Levantei,o fitei pela última vez,coloquei a chave em cima da mesa e sai. Desci as escadas uma de cada vez,acho que eu estava começando a contar cada degrau. Algo na minha garganta estava arranhando,me sufocando. As lágrimas eram amargas,dolorosas e sofridas. Cheguei até a portaria,demorou para que aparecesse um táxi livre,não me importei com tamanha demora. Fui para o meu apartamento e deitei,e sofri e não me olhei no espelho por dias,semanas,meses. E me perdi de mim mesma. Não sentia fome,sede,medo,angústia,não conseguia mais chorar ou me perguntar o porque. Me prendi em um mundo que criei para mim mesma onde ninguém mais conseguiu entrar. Passaram-se meses,foram os seis meses mais longo da minha vida. O telefone tocou numa manhã ensolarada de verão,eu estava pronta para passar o dia na cama me remoendo por ele ainda ser a minha vida. Atendi o telefone depois de quatro ou cinco toques.

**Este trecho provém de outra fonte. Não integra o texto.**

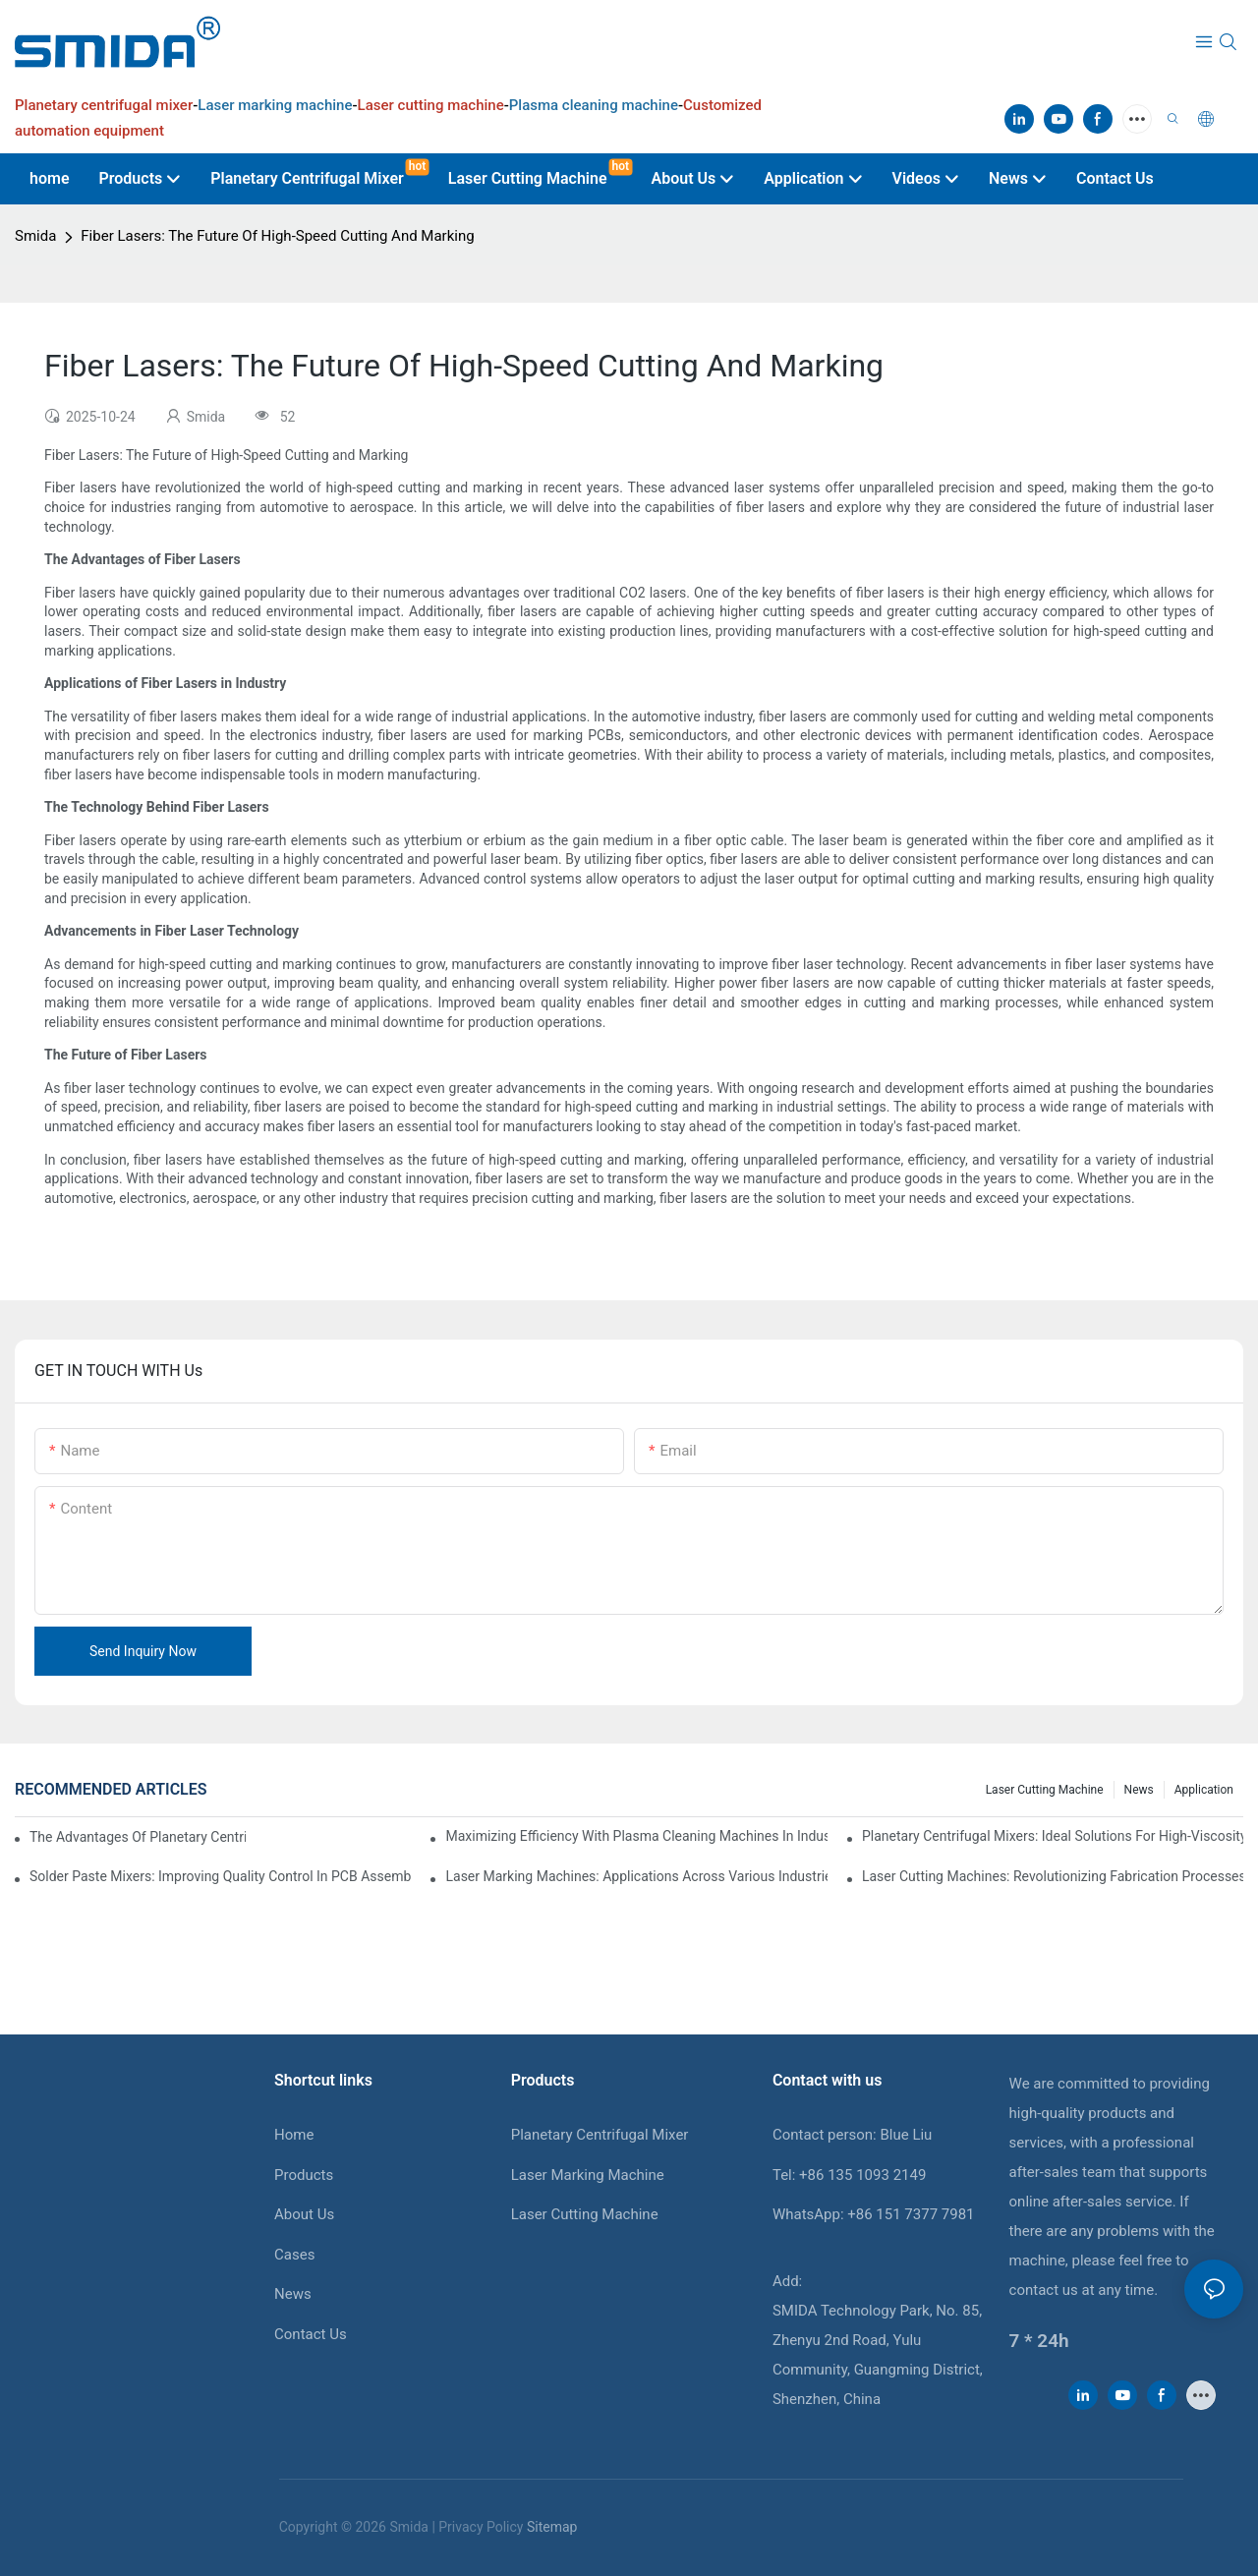 The width and height of the screenshot is (1258, 2576). What do you see at coordinates (294, 2254) in the screenshot?
I see `Cases` at bounding box center [294, 2254].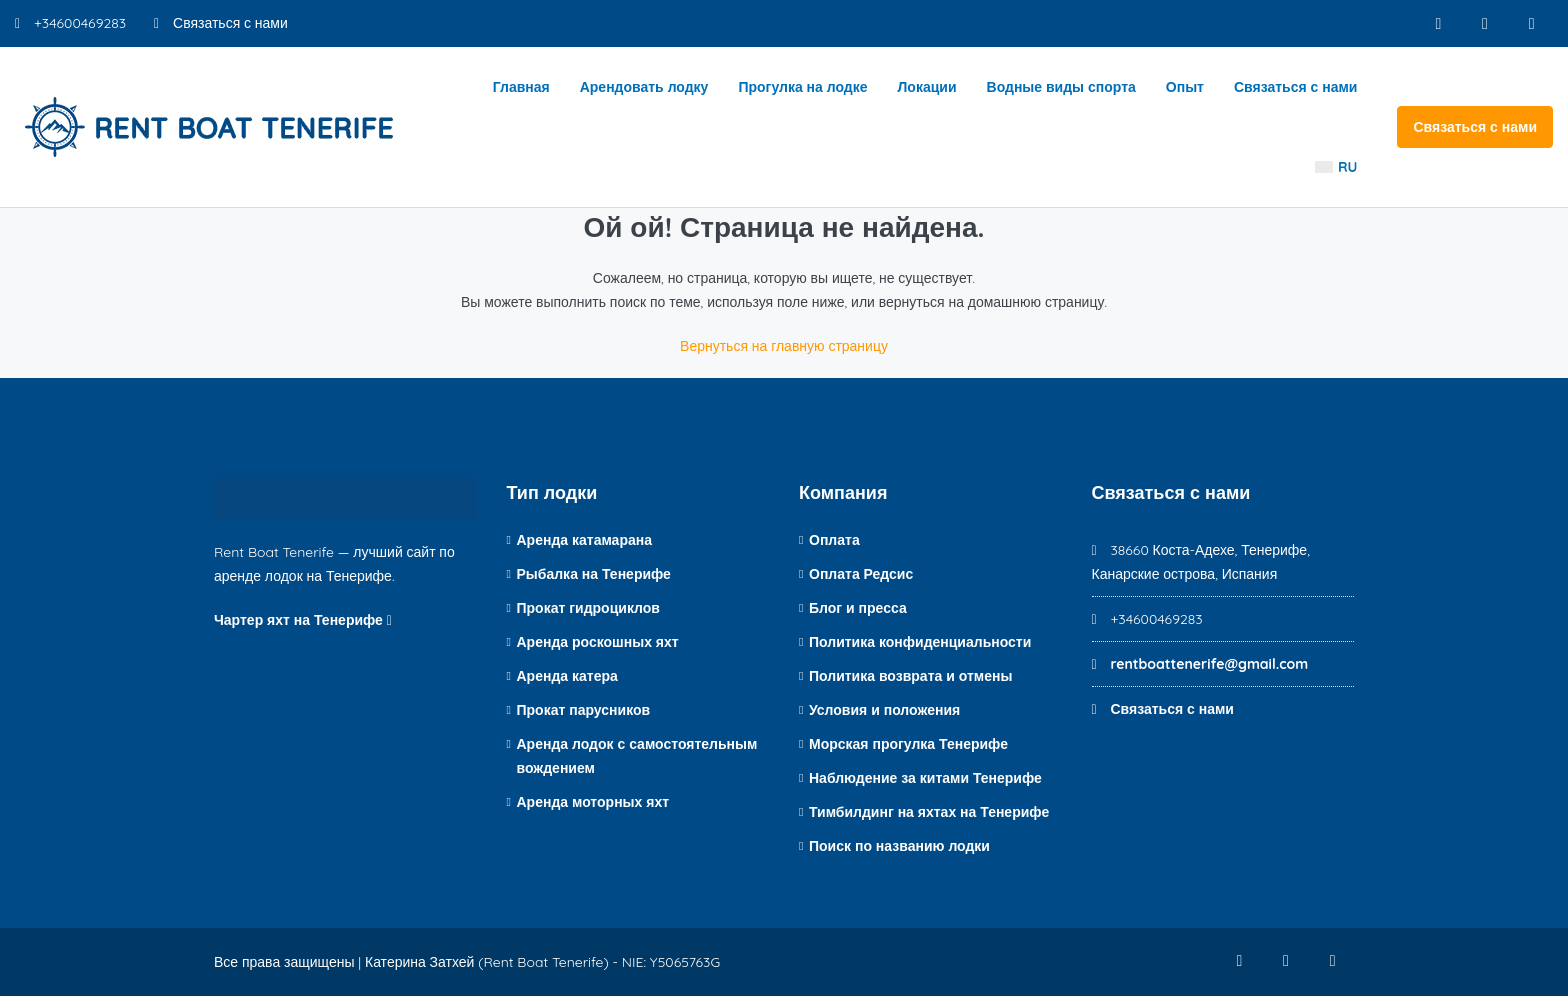  I want to click on Тимбилдинг на яхтах на Тенерифе, so click(929, 812).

- Alô? - Minha voz falhava.
- Eu sinto muito! - Do outro lado,uma voz amorosa e ao mesmo tempo culpada. Era minha mãe. - Ele,bom,enquanto você esteve trancada por esses meses dentro do seu apartamento,ele não conseguiu se perdoar pelo que fez com você e então,na noite de ontem ele se jogou na frente de um caminhão no caminho para alguma cidade vizinha.
Minha respiração congelou. Eu não consegui piscar os olhos. Minhas mãos estavam suadas e trêmulas. Puxei o ar do fundo do peito,sacudi a cabeça e retruquei.
- Você está me dizendo que ele se matou? - Eu rezava para ser uma brincadeira.
- Estou. E sinto muitíssimo. Ele deixou um bilhete para você,quer saber o que dizia?
- Sim!O que dizia? - Tremi.
- "Querida,quando disse há seis meses atrás que eu tinha me perdido de você,tinha razão,eu me perdi. Não posso explicar o motivo pelo qual te deixei mas hoje eu deixo a vida por você. Espero que me perdoe por faze-lá sofrer tanto tempo sem saber a verdade. Lembre-se,eu te amo e você ainda será minha vida,além da eternidade. Esse é o dia em que nos perdemos de nós."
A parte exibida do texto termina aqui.